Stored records
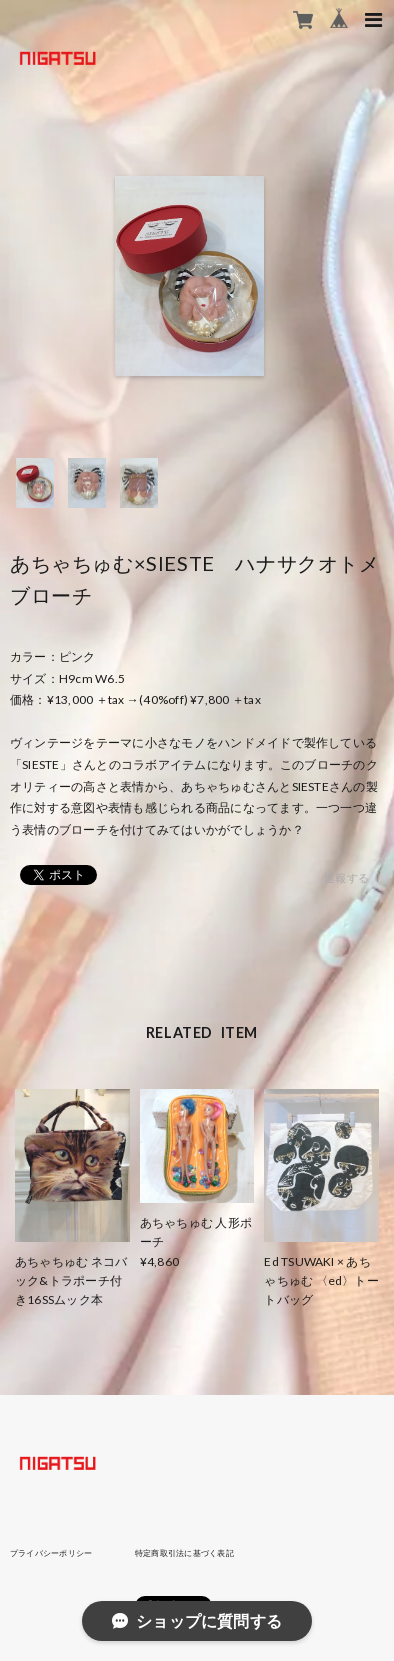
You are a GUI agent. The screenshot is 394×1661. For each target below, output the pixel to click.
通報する (346, 877)
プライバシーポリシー (51, 1553)
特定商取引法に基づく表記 (184, 1553)
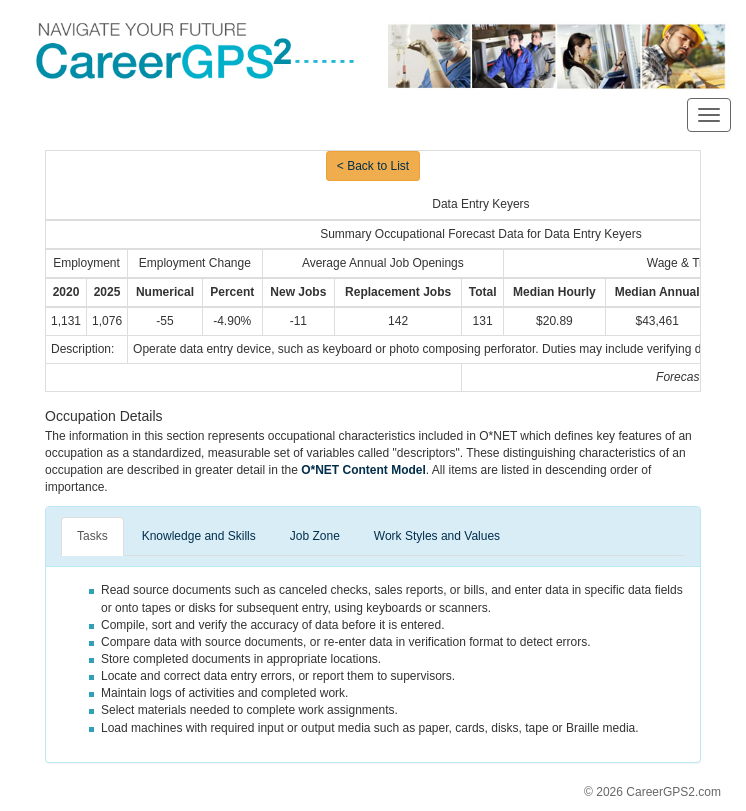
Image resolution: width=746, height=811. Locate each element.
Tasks (92, 536)
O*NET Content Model (363, 470)
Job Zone (315, 536)
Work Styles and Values (437, 536)
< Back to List (373, 166)
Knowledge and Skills (199, 536)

Work order: Exact copy, no pictures: reproduce every record as it stands.

Your response:
You are a GUI agent. The screenshot is 394×1661. For each target below, output the pixel to click.
通報する (346, 877)
プライバシーポリシー (51, 1553)
特定商取引法に基づく表記 (184, 1553)
Image resolution: width=746, height=811. Locate each element.
Tasks (92, 536)
O*NET Content Model (363, 470)
Job Zone (315, 536)
Work Styles and Values (437, 536)
< Back to List (373, 166)
Knowledge and Skills (199, 536)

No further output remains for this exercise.